A fair approach to abuse
Advocaat.be obviously agrees that abuses and malpractices should be dealt with severely, but we should be cautious about imposing reporting obligations that could lead to the replacement of administrators without concrete evidence. Experience shows that persons under trusteeship are sometimes too quick and unjust to accuse their trustees of malpractice. The "innocent until proven guilty" principle should be respected and allegations thoroughly investigated before action is taken.
No national register but recognised training for professional administrator
Instead of a national register for professional administrators, Advocaat.be proposes to issue certificates to lawyer-administrators who have completed an Administration training course.
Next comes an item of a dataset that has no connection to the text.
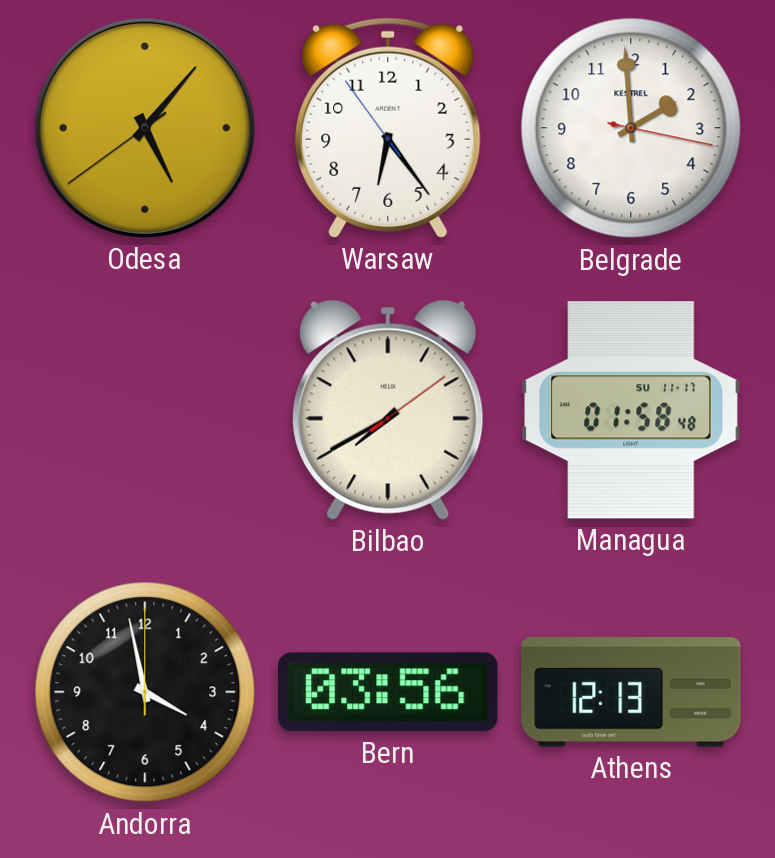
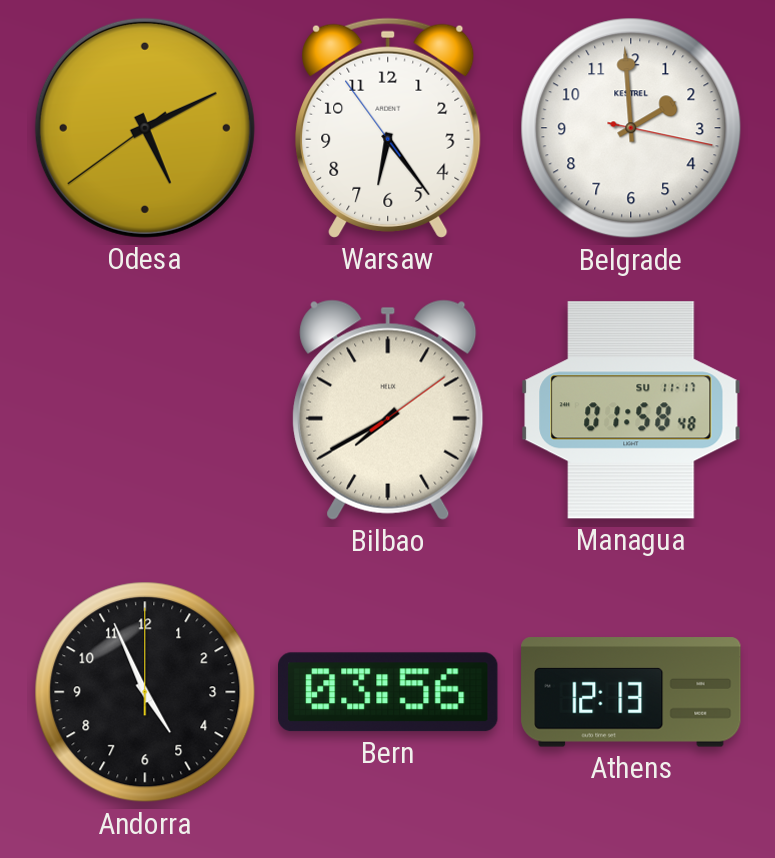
Odesa: 5:06 -> 5:10
Andorra: 3:58 -> 4:56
That training already exists today for lawyers and guarantees that lawyer-administrators have the right qualifications and that everyone can find a professional administrator through Advocaat.be.
A realistic fee
The proposed fee of €900 per year for administrators lacks realism, partly because of the complexity of cases. This amount means that a professional administrator gets 75 euros per month for all costs and hours to ensure proper supervision. A good fee system is essential to ensure quality services. Advocaat.be has always been and remains willing to discuss this.
Customisation is necessary
While family members can sometimes be suitable administrators, an absolute priority for family administrators should not lead to a lack of customisation. The justice of the peace should retain the flexibility to choose a professional administrator in complex cases when necessary.
Advocaat.be recognises the importance of an effective and transparent guardianship system. It is keen to work with the government to arrive at a balanced bill that best protects the interests of vulnerable individuals without unnecessarily hampering professional administrators in their crucial role.